Humility means having a low opinion of our individual importance. It comes from accepting that in the large scheme of things, we are small change. This does not mean we are unconfident or easy to boss around. It means we are humbled by the sheer weight of unanswerable questions pertained in this universe.

I want to be clear that humility does not require us to think less of ourselves. It requires us to think of ourselves less. It comes from asking questions whilst being aware that in most cases our monkey brain is too young and primitive to understand the answers. It comes from recognising that the benefits of learning far outweigh the benefits of teaching. It comes from doing things for the joy of doing them, rather than the pride we get from achieving them.

Humility allows us to flourish. After all, a truly gifted thinker cannot be a gifted thinker without acknowledging that they know nothing. A truly benevolent person cannot be benevolent without acknowledging that we are all equal. And a truly inspiring person cannot be an inspiration without acknowledging that a big part of leadership is taking a knee and getting our hands dirty.

As Hemingway put it, “There is nothing noble in being superior to your fellow man; true nobility is being superior to your former self”. And as Churchill put it, “The greatest lesson in life is to know that even fools are right sometimes”. Pair these statements together and we have perhaps the greatest case for humility we can get.

This is not to say that achieving humility is easy. I myself am far from gaining a handle on repressing my ego. But that’s not to say I don’t recognise its worth. Life is a long lesson in humility. Not just because grasping humility is a daily struggle, but because true humility does not know it is humble. For as soon as it does, it finds pride in its humbleness.
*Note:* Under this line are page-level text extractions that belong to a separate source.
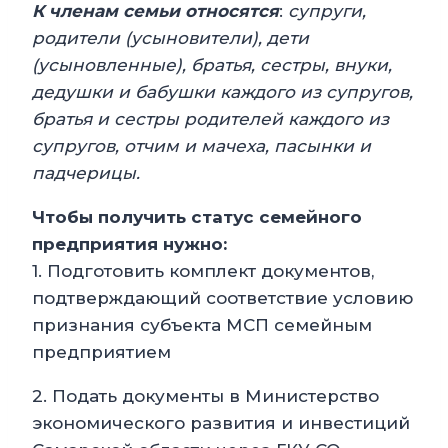
К членам семьи относятся
:
супруги,
родители (усыновители), дети
(усыновленные), братья, сестры, внуки,
дедушки и бабушки каждого из супругов,
братья и сестры родителей каждого из
супругов, отчим и мачеха, пасынки и
падчерицы.
Чтобы получить статус семейного
предприятия нужно:
1. Подготовить комплект документов,
подтверждающий соответствие условию
признания субъекта МСП семейным
предприятием
2. Подать документы в Министерство
экономического развития и инвестиций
This considered, perhaps the only answer to finding humility is love. Love of questioning. Love of not knowing. Love of people. Love of ourselves. Love allows us see the unique qualities of others without feeling small. It allows us to see that it is a privilege to play in a world brimming with beauty. And it allows us to be satisfied with playing a part, regardless of how small.

Carl Sagan, Pale Blue Dot

After millennia of philosophical debate, the issue was settled decisively in favour of “the plurality of worlds”. They might be profoundly different from our planet. None of them might be as congenial for life. But the Earth was hardly the only one. This was the next in the series of Great Demotions, downlifting experiences, demonstrations of our apparent insignificance, wounds that science has, in its search for Galileo’s facts, delivered to human pride.

Well, some hoped, even if the Earth isn’t at the centre of the Universe, the Sun is. The Sun is our Sun. So the Earth is approximately at the centre of the Universe. Perhaps some of our pride could in this way be salvaged. But by the nineteenth century, observational astronomy had made it clear that the Sun is but one lonely star in a great self-gravitating assemblage of suns called the Milky Way Galaxy. Far from being at the centre of the Galaxy, our Sun with its entourage of dim and tiny planets lies in an undistinguished sector of an obscure spiral arm. We are thirty thousand light years from the Centre.

Well, our Milky Way is the only galaxy. The Milky Way Galaxy is one of billions, perhaps hundreds of billions of galaxies notable neither in mass nor in brightness nor in how its stars are configured and arrayed. Some modern deep sky photographs show more galaxies beyond the Milky Way than stars within the Milky Way. Every one of them is an island universe containing perhaps a hundred billion suns.

Such an image is a profound sermon on humility.